I will like to mention that Elasticlunr tries to replicate popular Query DSL (Domain Specific Language) with the same behavior as Elasticsearch, which means the learning curve reduces if you have experience using the search engine. For Elasticlunr, there are the bool
, match
, match_all
, not
, and terms
query types you can use to retrieve insights about an index.

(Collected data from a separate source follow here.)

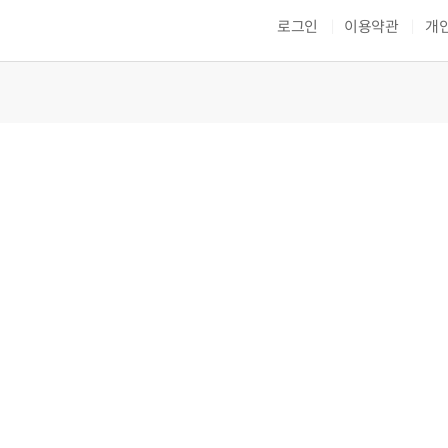
로그인
이용약관
개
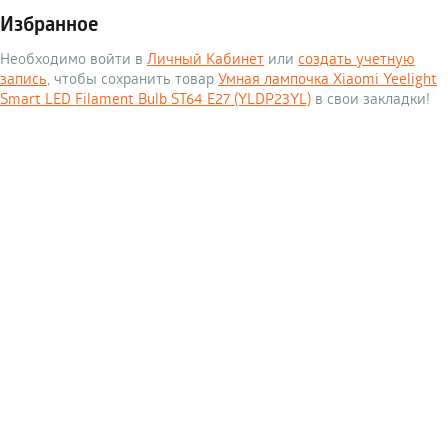
Избранное
Необходимо войти в
Личный Кабинет
или
создать учетную
запись
, чтобы сохранить товар
Умная лампочка Xiaomi Yeelight
Smart LED Filament Bulb ST64 E27 (YLDP23YL)
в свои закладки!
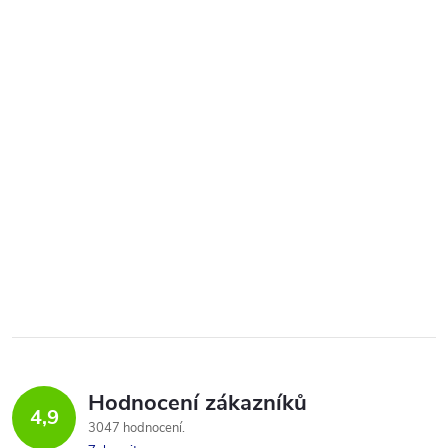
Hodnocení zákazníků
4,9
3047 hodnocení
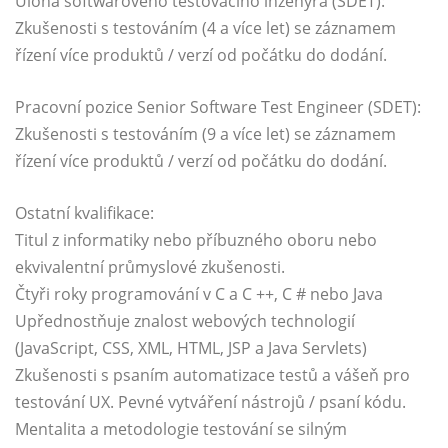
Úloha softwarového testovacího inženýra (SDET):
Zkušenosti s testováním (4 a více let) se záznamem
řízení více produktů / verzí od počátku do dodání.
Pracovní pozice Senior Software Test Engineer (SDET):
Zkušenosti s testováním (9 a více let) se záznamem
řízení více produktů / verzí od počátku do dodání.
Ostatní kvalifikace:
Titul z informatiky nebo příbuzného oboru nebo
ekvivalentní průmyslové zkušenosti.
Čtyři roky programování v C a C ++, C # nebo Java
Upřednostňuje znalost webových technologií
(JavaScript, CSS, XML, HTML, JSP a Java Servlets)
Zkušenosti s psaním automatizace testů a vášeň pro
testování UX. Pevné vytváření nástrojů / psaní kódu.
Mentalita a metodologie testování se silným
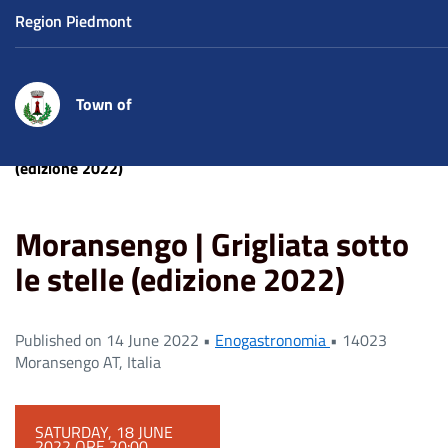
Region Piedmont
Town of
Home
Eventi
Moransengo | Grigliata sotto le stelle
(edizione 2022)
Moransengo | Grigliata sotto
le stelle (edizione 2022)
Published on 14 June 2022 •
Enogastronomia
•
14023
Moransengo AT, Italia
SATURDAY, 18 JUNE
2022 ORE 20:00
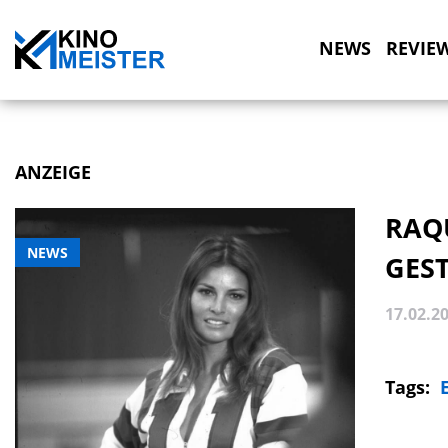
NEWS
REVIE
ANZEIGE
RAQ
NEWS
GES
17.02.2
Tags:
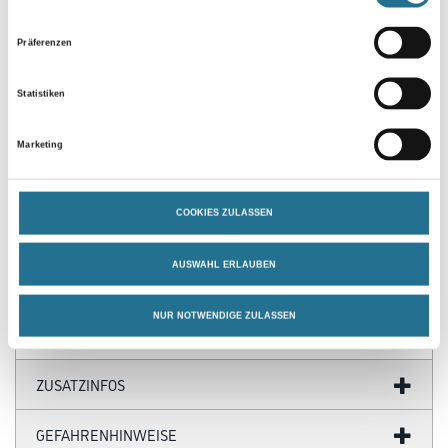
Präferenzen
Statistiken
PRODUKTEIGENSCHAFTEN
Marketing
Produkteigenschaft
- Anschmiegsames, dünnes Band
COOKIES ZULASSEN
- Aus Washi-Tec®-Papier
- Mit Acrylatkleber
- Gute Haftung und Reißfestigkeit
AUSWAHL ERLAUBEN
- UV-beständig
NUR NOTWENDIGE ZULASSEN
ZUSATZINFOS
GEFAHRENHINWEISE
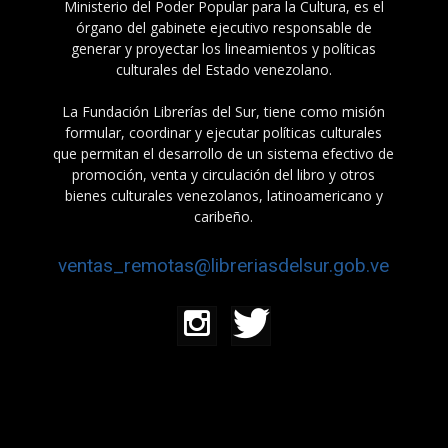
Ministerio del Poder Popular para la Cultura, es el
órgano del gabinete ejecutivo responsable de
generar y proyectar los lineamientos y políticas
culturales del Estado venezolano.
La Fundación Librerías del Sur, tiene como misión
formular, coordinar y ejecutar políticas culturales
que permitan el desarrollo de un sistema efectivo de
promoción, venta y circulación del libro y otros
bienes culturales venezolanos, latinoamericano y
caribeño.
ventas_remotas@libreriasdelsur.gob.ve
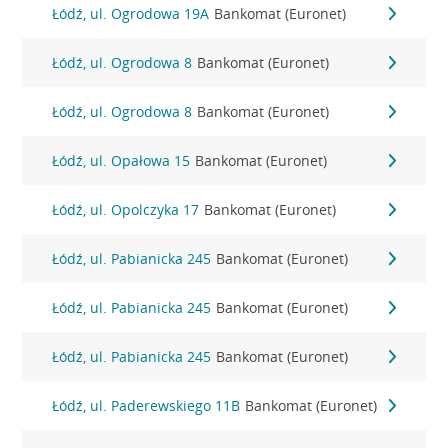
Łódź, ul. Ogrodowa 19A
Bankomat (Euronet)
Łódź, ul. Ogrodowa 8
Bankomat (Euronet)
Łódź, ul. Ogrodowa 8
Bankomat (Euronet)
Łódź, ul. Opałowa 15
Bankomat (Euronet)
Łódź, ul. Opolczyka 17
Bankomat (Euronet)
Łódź, ul. Pabianicka 245
Bankomat (Euronet)
Łódź, ul. Pabianicka 245
Bankomat (Euronet)
Łódź, ul. Pabianicka 245
Bankomat (Euronet)
Łódź, ul. Paderewskiego 11B
Bankomat (Euronet)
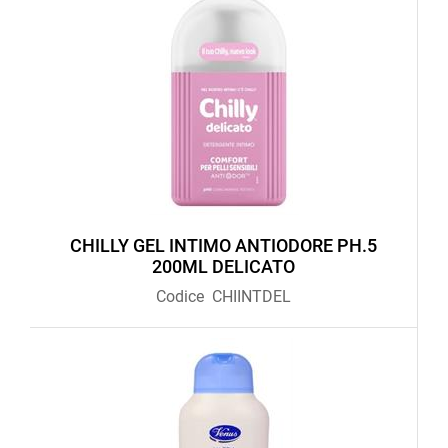
CHILLY GEL INTIMO ANTIODORE PH.5
200ML DELICATO
Codice
CHIINTDEL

So, let's proceed to the explanation of these query types and their usages using the blog posts index example in the previous blog post.
Bool
The bool
query is used with a combination of queries to retrieve documents matching the boolean combinations of clauses. Consider these clauses to be everything that comes after the SELECT
statement in relational databases. Note that the bool
query is used under the hood when you pass a string to Index.search/1
.
The bool
query is built using one or more clauses to achieve desired results, and each clause has its type, see below:
Clause | Description |
---|---|
must |
The clause must appear in the matching documents, and this affects the document's score. |
must_not |
The clause must not appear in the matching document. Scoring is ignored because the clause is executed in the filter context. |
filter |
Like must , the clause must appear in the matching documents but scoring is ignored for the query. |
should |
The clause should appear in the matching document. |
It's important to note that only scores from the must
and should
clauses contribute to the final score of the matching document.
# example bool query
Index.search(index, %{
"query" => %{
"bool" => %{
"must" => %{
"terms" => %{"content" => "use"}
},
"should" => %{
"terms" => %{"category" => "elixir"}
},
"filter" => %{
"match" => %{
"id" => 3
}
},
"must_not" => %{
"match" => %{
"author" => "mika"
}
},
"minimum_should_match" => 1
}
}
})
You can use the minimum_should_match
parameter to specify the number of should
clauses returned documents must match.
If the bool
query includes at least one should
clause and no must
or filter
clauses, the default value is 1. Otherwise, the default value is 0.
Match
The match
query is the standard query used for full-text search, including support for fuzzy matching. The provided text is analyzed before matching it against documents.
# example match query
Index.search(index, %{
"query" => %{
"match" => %{
"content" => %{
"query" => "liveview browser"
}
}
}
})
A match
query accepts one or more top-level fields you wish to search, in the example above, it's the content
field. Note that when you have more than one top-level fields, the match
query is rewritten to a bool
query internally by the library. Now, let's see what parameters are accepted by the match
query below:
Parameter | Description |
---|---|
query |
String you wish to find in the provided field. |
expand |
Increase token recall, see token expansion. |
fuzziness |
Maximum edit distance allowed for matching. |
boost |
Floating point number used to decrease or increase the relevance scores of a query. Defaults to 1.0. |
operator |
The boolean operator used to interpret the query value. Available values for the operator option are or and and . Defaults to or . |
minimum_should_match |
Minimum number of clauses that a document must match for it to be returned. |
Terms
The query return documents that contain the exact terms in a given field. The terms
query should be used to find documents based on a precise value such as a price, a product ID, or a username.
# example terms query
Index.search(index, %{
"query" => %{
"terms" => %{
"content" => %{
"value" => "think"
}
}
}
})
Just like the match
query, the terms
query also accepts one or more top-level fields. See below, to find what parameters are accepted by the terms
query:
Parameter | Description |
---|---|
value |
A term you wish to find in the provided field. The term must match exactly the field value to return a document. |
boost |
Floating point number used to decrease or increase the relevance scores of a query. Defaults to 1.0. |
Match All
The most simple query, which matches all documents, gives them a score of 1.0 each.
# example match all query
Index.search(index, %{
"query" => %{
"match_all" => %{}
}
})
Parameter | Description |
---|---|
boost |
Floating point number used to decrease or increase the relevance scores of a query. Defaults to 1.0. |
Not
The not
query inverts the result of the nested query giving the matched documents a score of 1.0 each.
# example match all query
Index.search(index, %{
"query" => %{
"not" => %{
"match" => %{
"content" => "ecto"
}
}
}
})
Wrap Up
Phew, we made it to the end. The above are the available query types you can use to build more advanced queries for your use case. In the proceeding posts, I will be writing about how you can serialize your index and write to any storage service of your choice.
And don't forget to have a look at the livebook document so that you can fiddle with each query and see how you can tweak them to achieve your wants.